Court Opinion

ID: 9479968
Source: CourtListenerOpinion
Date Created: 2023-08-05 07:33:57.507821+00
Date Added: 2024-06-11T17:47:23.817270
License: Public Domain

NATHANIEL R. JONES, Circuit Judge,
dissenting.
While respecting the views of my esteemed colleagues, I adhere to my views expressed in the original opinion with respect to the jury instruction given by the trial court on the telephone facilitation charge. The majority concedes that “the instruction at issue, unaided by further explicit instruction, was unfair and inadequate because it allowed too much chance that an unsophisticated or inattentive juror might misconstrue the trial judge’s ‘facilitate the commission of’ phrase and vote to convict, in the words of the original majority opinion, ‘without finding that the underlying offense was actually committed.’ ”

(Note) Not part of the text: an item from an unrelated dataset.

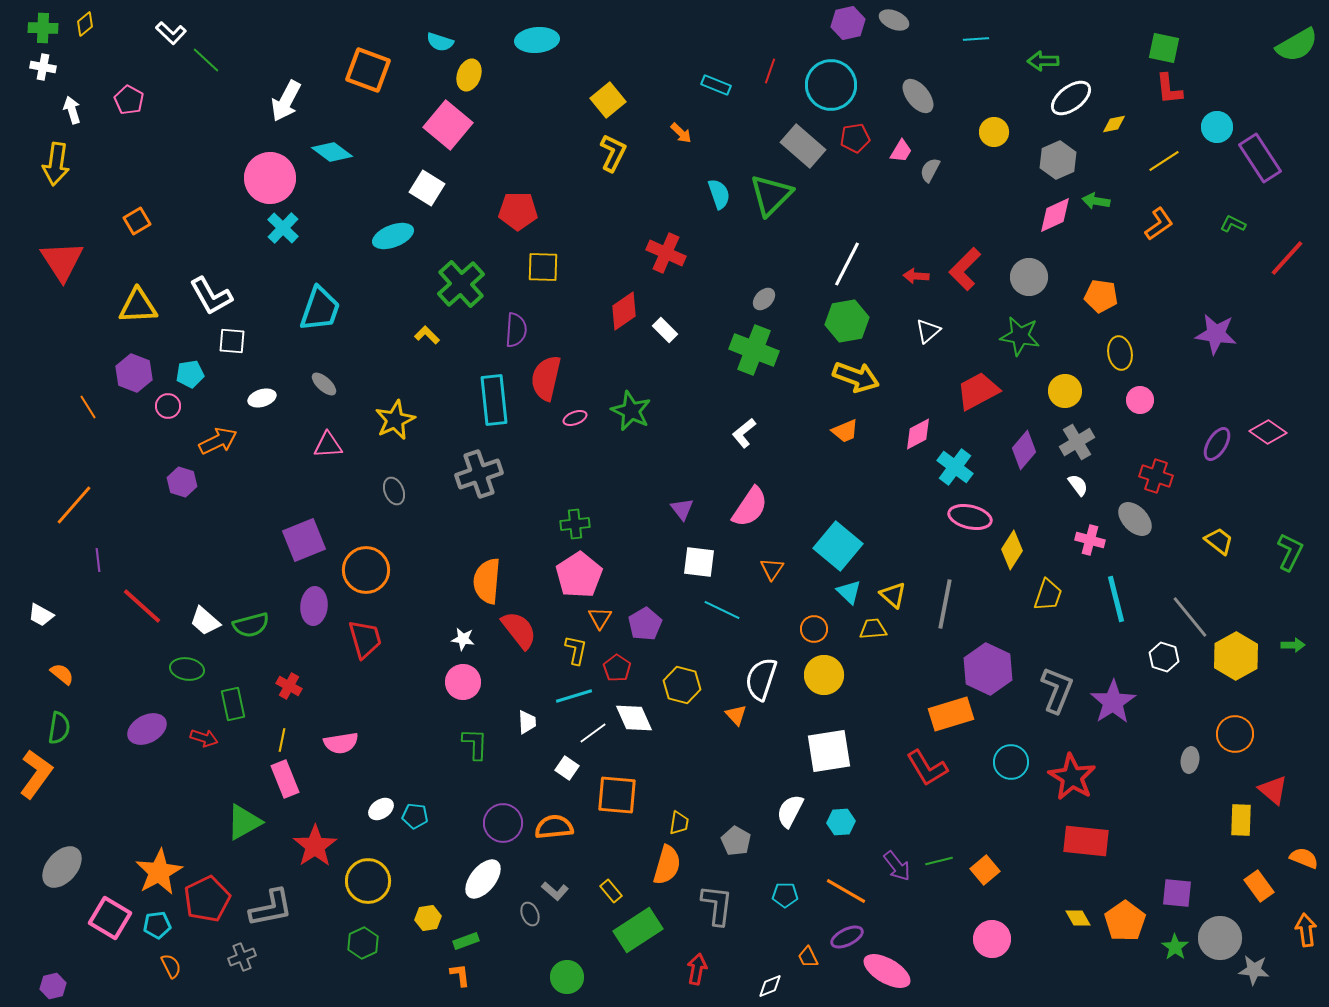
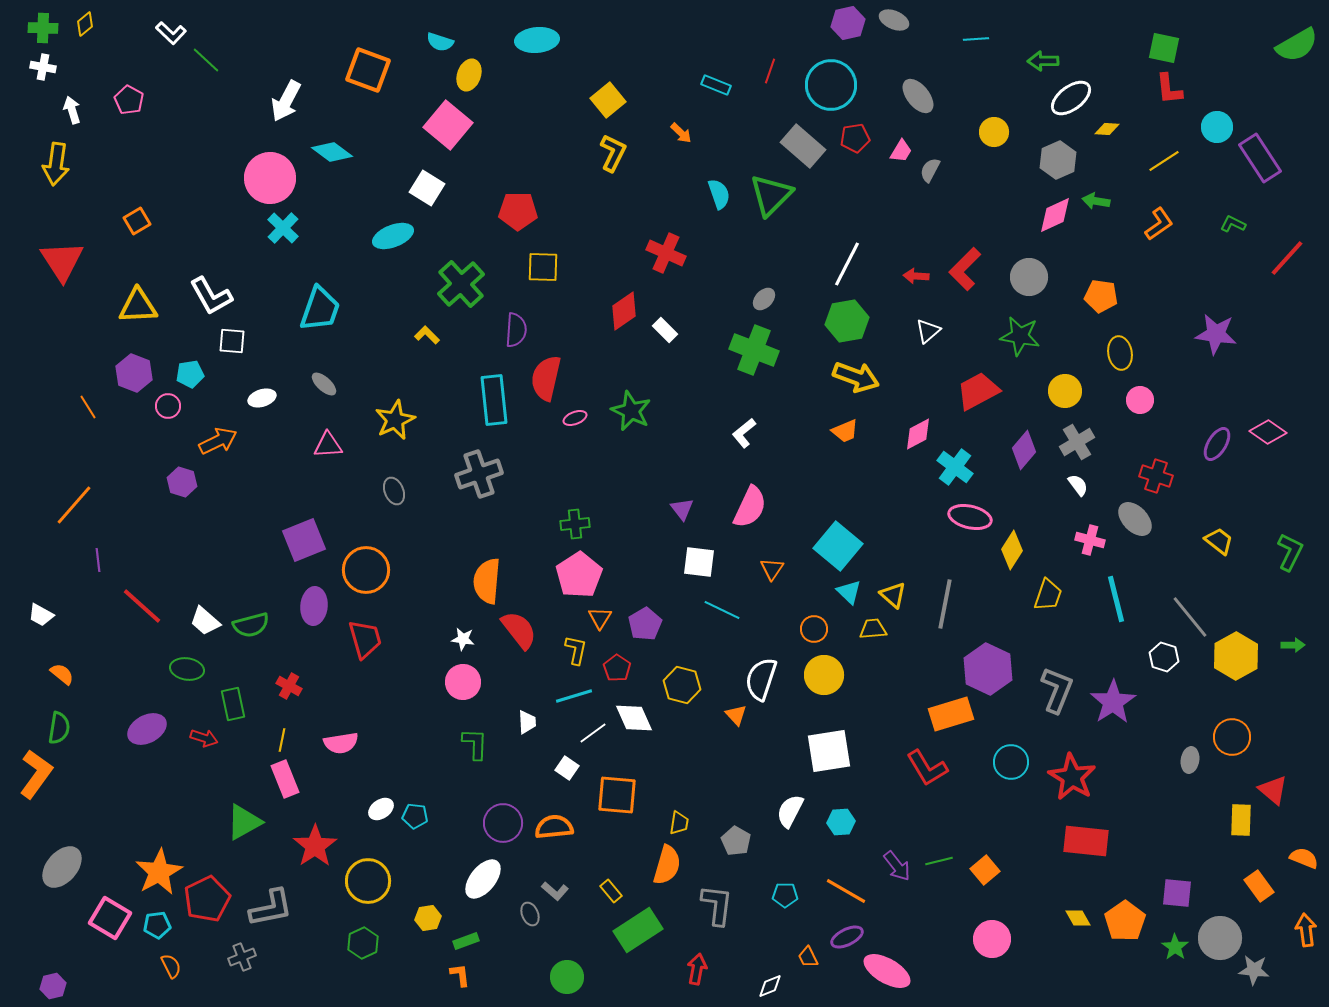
yellow diamond at (1114, 124): moved 7 px left, 5 px down; rotated 15 degrees clockwise
pink semicircle at (750, 507): rotated 9 degrees counterclockwise
orange circle at (1235, 734): moved 3 px left, 3 px down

While I agree that the “ambiguous and incomplete instruction in the present case did not invade the province of the jury and prevent it from considering whether or not the drug crimes underlying the facilitation counts actually occurred,” neither does it expressly inform the jury that it is required to find that those crimes had been committed. See Mentz, 840 F.2d at 324; Hoover, 802 F.2d at 177. I cannot agree that an instruction which failed to specifically charge the jury to find beyond a reasonable doubt that the underlying offense had been committed is harmless error. Because I continue to believe that the instructions as given by the trial court failed to “fairly and adequately” describe the underlying offense element of those charges, I would vacate the jury’s verdict as to Counts Two through Ten.